Task description =>
Which lines below mention "radio"? Pick each one out.

Dataset records =>
Segment Open
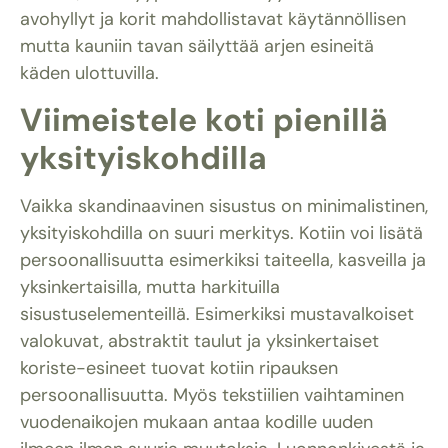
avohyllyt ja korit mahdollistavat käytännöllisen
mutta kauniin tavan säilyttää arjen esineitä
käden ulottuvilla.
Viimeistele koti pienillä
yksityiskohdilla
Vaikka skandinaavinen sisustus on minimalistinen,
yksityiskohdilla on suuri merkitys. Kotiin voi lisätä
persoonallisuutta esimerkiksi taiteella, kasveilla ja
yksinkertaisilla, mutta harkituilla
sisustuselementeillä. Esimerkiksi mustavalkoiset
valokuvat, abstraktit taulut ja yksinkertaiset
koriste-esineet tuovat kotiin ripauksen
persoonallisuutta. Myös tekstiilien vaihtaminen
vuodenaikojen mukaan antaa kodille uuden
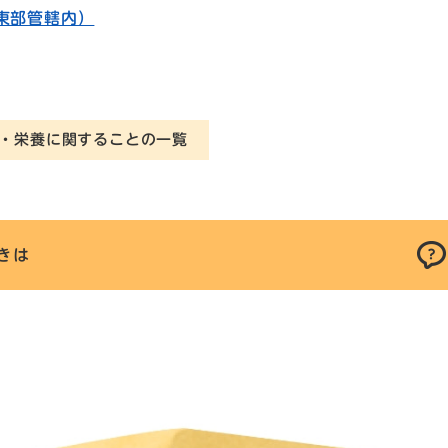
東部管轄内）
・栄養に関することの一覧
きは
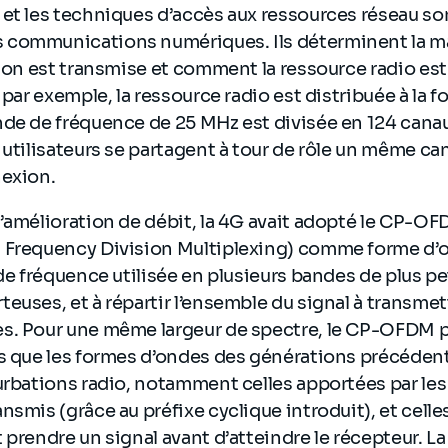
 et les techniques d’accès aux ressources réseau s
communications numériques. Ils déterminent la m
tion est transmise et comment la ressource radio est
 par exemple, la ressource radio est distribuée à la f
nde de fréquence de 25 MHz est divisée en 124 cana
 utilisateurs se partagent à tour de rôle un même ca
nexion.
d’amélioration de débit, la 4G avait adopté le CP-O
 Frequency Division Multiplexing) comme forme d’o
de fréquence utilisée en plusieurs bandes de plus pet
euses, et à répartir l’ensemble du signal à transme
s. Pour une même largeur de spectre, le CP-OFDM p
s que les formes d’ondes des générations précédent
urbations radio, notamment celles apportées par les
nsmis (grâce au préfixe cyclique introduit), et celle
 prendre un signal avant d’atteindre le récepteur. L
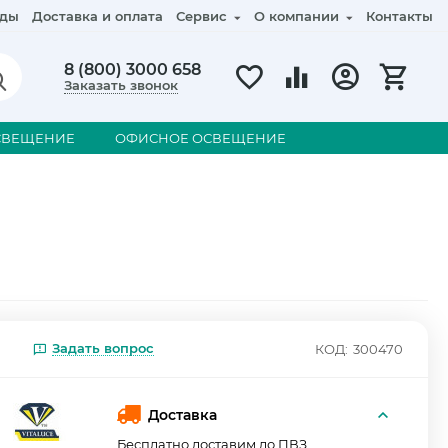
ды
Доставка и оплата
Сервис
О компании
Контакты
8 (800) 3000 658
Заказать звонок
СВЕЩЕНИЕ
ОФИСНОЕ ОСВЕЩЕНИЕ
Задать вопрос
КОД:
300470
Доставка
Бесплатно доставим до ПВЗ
Segment Closed
Solved exercise =>
tion est transmise et comment la ressource radio est
 par exemple, la ressource radio est distribuée à la f
urbations radio, notamment celles apportées par les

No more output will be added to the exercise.